J’écrivais plus haut dans ce texte, avec prétention, que j’essayais d’exercer une médecine « humaine, moderne et efficiente ».

  • Humaine, cela signifie que j’aimerais pouvoir consacrer à mes patients le temps nécessaire à les soigner avec humanité et respect. Cela concerne par exemple les patients qui souffrent de maladies chroniques, de maladies graves ou ceux qui souffrent psychiquement. Ecouter, conseiller un patient, cela nécessite du temps. Je souhaite aussi que mes patients comprennent ce dont ils souffrent, connaissent les médicaments qu’ils reçoivent. Cela prend du temps.
  • Moderne, c’est de limiter le nombre de consultations, le nombre de fois où le patient doit venir à mon cabinet. Par contre, lorsqu’il vient, j’essaye de régler tous ses problèmes. En dehors des patients qui ne consultent que pour un seul problème (infection virale, entorse, etc.), mes consultations dépassent souvent 20 minutes. Lorsqu’une consultation en chair et en os n’est pas nécessaire, je communique par téléphone ou par courrier électronique. J’ai donc peu de consultations courtes, soit des longues, soit mail ou téléphone.

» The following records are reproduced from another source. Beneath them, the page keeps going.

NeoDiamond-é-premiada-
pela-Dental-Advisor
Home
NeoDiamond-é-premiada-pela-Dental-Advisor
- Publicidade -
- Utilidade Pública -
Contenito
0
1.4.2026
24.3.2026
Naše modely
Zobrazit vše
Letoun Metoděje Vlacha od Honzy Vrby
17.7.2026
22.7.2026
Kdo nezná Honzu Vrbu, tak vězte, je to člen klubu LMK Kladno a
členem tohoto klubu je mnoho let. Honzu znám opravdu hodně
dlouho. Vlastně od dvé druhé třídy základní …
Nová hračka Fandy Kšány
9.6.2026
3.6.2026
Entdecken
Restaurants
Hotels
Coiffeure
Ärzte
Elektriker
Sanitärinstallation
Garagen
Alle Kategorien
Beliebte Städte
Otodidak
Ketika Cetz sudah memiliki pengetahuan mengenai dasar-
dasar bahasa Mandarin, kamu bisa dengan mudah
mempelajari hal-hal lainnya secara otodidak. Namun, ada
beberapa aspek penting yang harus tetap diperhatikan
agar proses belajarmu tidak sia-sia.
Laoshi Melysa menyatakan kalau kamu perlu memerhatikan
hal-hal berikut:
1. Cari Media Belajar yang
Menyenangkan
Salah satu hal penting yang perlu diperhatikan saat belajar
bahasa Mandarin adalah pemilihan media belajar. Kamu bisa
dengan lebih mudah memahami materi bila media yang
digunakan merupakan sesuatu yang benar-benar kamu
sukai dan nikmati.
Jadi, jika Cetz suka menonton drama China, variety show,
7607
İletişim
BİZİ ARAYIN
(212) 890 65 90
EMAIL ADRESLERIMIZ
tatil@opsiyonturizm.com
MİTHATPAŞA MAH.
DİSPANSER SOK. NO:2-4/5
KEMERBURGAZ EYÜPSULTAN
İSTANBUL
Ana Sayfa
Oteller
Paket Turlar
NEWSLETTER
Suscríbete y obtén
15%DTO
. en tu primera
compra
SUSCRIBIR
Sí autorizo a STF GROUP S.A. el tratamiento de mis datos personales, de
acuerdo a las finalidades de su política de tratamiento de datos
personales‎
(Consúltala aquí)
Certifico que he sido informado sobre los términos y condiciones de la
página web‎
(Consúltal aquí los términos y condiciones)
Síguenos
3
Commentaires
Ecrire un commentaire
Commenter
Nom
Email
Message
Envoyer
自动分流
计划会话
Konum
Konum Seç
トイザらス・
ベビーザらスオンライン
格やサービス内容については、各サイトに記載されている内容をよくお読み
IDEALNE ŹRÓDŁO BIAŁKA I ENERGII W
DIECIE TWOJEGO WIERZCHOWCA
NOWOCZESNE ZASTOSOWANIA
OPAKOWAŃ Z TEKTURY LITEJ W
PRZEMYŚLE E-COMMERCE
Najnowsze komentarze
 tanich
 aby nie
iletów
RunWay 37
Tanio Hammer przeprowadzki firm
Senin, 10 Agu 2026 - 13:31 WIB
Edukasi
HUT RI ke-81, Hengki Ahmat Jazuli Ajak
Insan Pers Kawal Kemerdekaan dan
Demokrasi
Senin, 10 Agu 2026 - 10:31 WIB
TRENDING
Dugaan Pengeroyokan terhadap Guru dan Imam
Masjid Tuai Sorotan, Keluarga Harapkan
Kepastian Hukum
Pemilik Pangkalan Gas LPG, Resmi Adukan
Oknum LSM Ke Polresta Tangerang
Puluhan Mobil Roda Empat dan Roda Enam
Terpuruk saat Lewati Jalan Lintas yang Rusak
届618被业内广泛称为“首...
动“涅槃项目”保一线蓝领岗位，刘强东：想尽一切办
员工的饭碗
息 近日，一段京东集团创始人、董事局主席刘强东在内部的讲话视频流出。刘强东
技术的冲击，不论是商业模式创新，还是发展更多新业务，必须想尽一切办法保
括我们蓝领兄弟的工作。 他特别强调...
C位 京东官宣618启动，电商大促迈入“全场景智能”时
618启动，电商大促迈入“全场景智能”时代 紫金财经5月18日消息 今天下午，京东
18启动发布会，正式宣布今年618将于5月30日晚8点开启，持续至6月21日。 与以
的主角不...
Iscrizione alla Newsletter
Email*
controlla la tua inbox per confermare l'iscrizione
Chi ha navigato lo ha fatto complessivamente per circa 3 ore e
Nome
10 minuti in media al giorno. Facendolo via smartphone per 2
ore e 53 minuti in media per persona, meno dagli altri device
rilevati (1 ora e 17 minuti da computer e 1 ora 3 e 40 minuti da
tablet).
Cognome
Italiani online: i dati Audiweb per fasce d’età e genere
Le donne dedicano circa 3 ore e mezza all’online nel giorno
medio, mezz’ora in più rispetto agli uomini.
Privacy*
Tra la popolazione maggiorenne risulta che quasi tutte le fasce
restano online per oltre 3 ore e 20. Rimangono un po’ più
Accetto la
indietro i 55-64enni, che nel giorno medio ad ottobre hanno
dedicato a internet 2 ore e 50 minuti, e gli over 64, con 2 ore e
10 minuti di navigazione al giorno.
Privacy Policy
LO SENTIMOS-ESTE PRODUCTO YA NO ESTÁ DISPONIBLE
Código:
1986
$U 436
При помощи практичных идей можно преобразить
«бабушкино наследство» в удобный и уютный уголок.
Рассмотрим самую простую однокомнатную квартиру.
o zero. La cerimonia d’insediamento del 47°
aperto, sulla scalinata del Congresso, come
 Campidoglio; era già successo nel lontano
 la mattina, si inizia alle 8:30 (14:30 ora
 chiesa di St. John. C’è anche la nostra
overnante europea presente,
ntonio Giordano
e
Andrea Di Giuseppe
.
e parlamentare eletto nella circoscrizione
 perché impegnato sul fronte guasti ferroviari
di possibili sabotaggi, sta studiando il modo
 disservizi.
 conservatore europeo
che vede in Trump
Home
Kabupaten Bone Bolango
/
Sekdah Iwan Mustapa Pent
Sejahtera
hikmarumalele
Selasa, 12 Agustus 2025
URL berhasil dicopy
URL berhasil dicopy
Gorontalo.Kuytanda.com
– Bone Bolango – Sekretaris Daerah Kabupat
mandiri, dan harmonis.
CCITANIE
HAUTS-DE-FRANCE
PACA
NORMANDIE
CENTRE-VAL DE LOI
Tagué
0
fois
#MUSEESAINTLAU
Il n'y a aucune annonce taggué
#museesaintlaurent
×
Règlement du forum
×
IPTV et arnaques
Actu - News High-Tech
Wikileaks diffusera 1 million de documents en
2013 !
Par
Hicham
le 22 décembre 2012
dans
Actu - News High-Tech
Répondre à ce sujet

  • Efficiente. Si un spécialiste m’envoie un rapport pour un de mes patients, je prends le temps de le lire en détail et d’inscrire ses propositions dans mon dossier médical informatisé : temps en absence du patient. Pour mes patients suivis par un infirmier ou une infirmière à domicile, j’ai régulièrement des contacts par mail : temps en absence du patient. Analyser le dossier d’un patient pour être sûr que j’ai vraiment fait tout ce que je pouvais pour sa santé : temps en absence du patient. Pour renouveler une ordonnance ? S’il faut vérifier dans le dossier du patient les médicaments et leurs dosages : temps en absence du patient. Il y a mille exemples dans le quotidien d’un médecin. Rien ne justifie que cela ne soit pas rémunéré.

Si l’on veut éviter que les professionnels de la santé ne s’épuisent, il faut que leur travail garde du sens. Au moment où l’on décide de faire des économies, il me parait indispensable d’y penser.